■ **ASSIGNMENT**
Pick out the lines below that include the string "ORVEL".

■ **SUPPLIED MATERIAL**
______

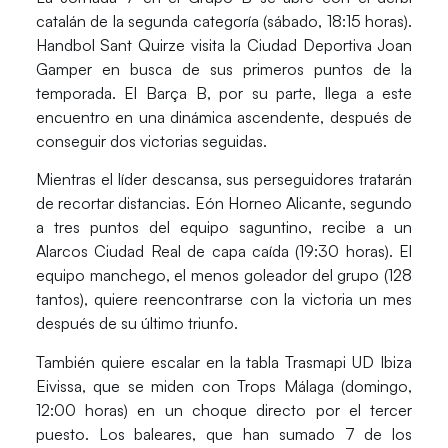
catalán de la segunda categoría (sábado, 18:15 horas).
Handbol Sant Quirze
visita la Ciudad Deportiva Joan
Gamper en busca de sus primeros puntos de la
temporada. El
Barça B
, por su parte, llega a este
encuentro en una dinámica ascendente, después de
conseguir dos victorias seguidas.
Mientras el líder descansa, sus perseguidores tratarán
de recortar distancias.
Eón Horneo Alicante
, segundo
a tres puntos del equipo saguntino, recibe a un
Alarcos Ciudad Real
de capa caída (19:30 horas). El
equipo manchego, el menos goleador del grupo (128
tantos), quiere reencontrarse con la victoria un mes
después de su último triunfo.
También quiere escalar en la tabla
Trasmapi UD Ibiza
Eivissa
, que se miden con
Trops Málaga
(domingo,
12:00 horas) en un choque directo por el tercer
puesto. Los baleares, que han sumado 7 de los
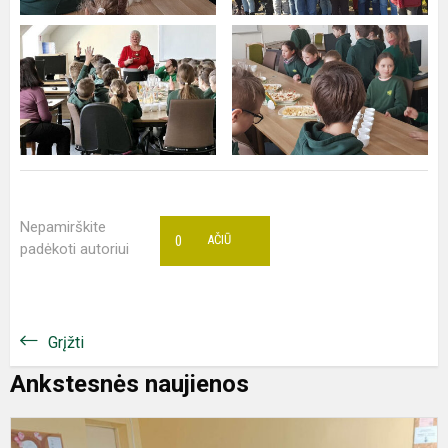
Nepamirškite
0
AČIŪ
padėkoti autoriui
Grįžti
Ankstesnės naujienos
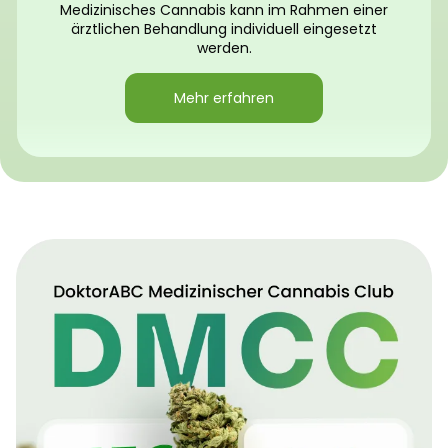
Medizinisches Cannabis kann im Rahmen einer
ärztlichen Behandlung individuell eingesetzt
werden.
Mehr erfahren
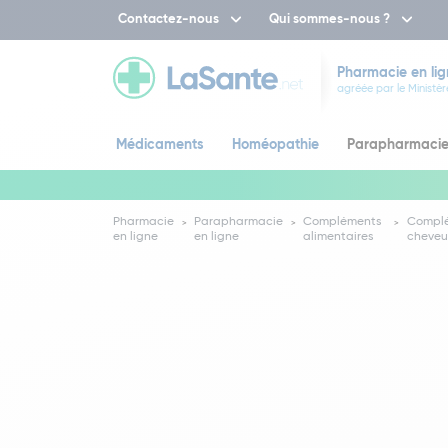
Contactez-nous
Qui sommes-nous ?
Pharmacie en lig
agréée par le Ministèr
Médicaments
Homéopathie
Parapharmaci
Pharmacie
Parapharmacie
Compléments
Complé
en ligne
en ligne
alimentaires
cheveux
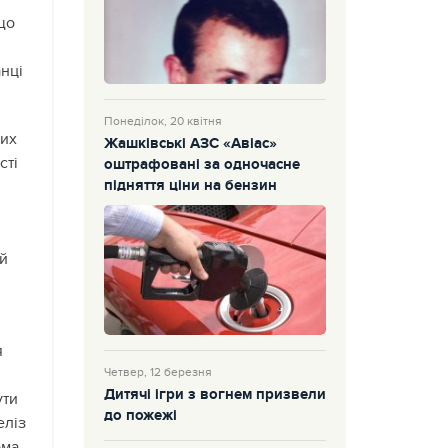
що
анці
Понеділок, 20 квітня
вих
Жашківські АЗС «Авіас»
сті
оштрафовані за одночасне
підняття ціни на бензин
й
ий
я
Четвер, 12 березня
Дитячі ігри з вогнем призвели
ути
до пожежі
еліз
ома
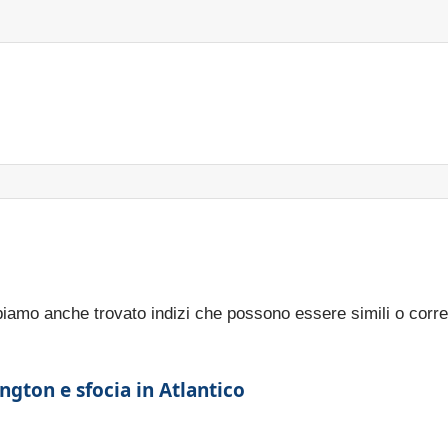
bbiamo anche trovato indizi che possono essere simili o corre
gton e sfocia in Atlantico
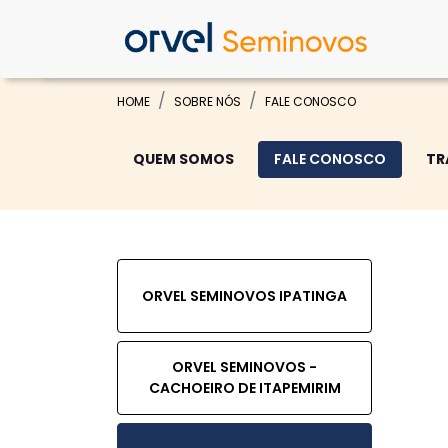
HOME
SOBRE NÓS
FALE CONOSCO
QUEM SOMOS
FALE CONOSCO
TR
ORVEL SEMINOVOS IPATINGA
ORVEL SEMINOVOS -
CACHOEIRO DE ITAPEMIRIM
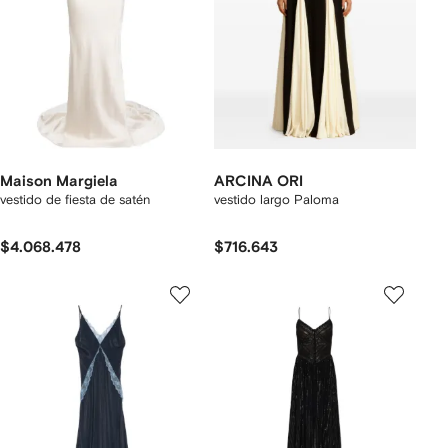
Maison Margiela
ARCINA ORI
vestido de fiesta de satén
vestido largo Paloma
$4.068.478
$716.643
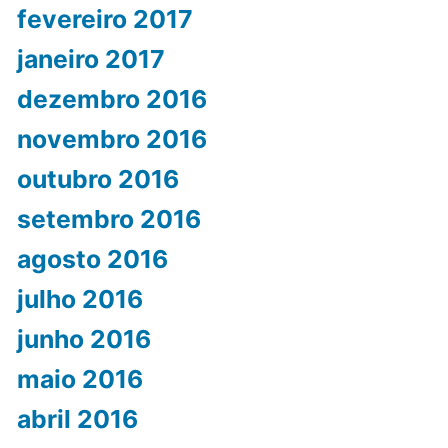
fevereiro 2017
janeiro 2017
dezembro 2016
novembro 2016
outubro 2016
setembro 2016
agosto 2016
julho 2016
junho 2016
maio 2016
abril 2016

______

■ **THE ANSWER**
ORVEL SEMINOVOS IPATINGA
ORVEL SEMINOVOS -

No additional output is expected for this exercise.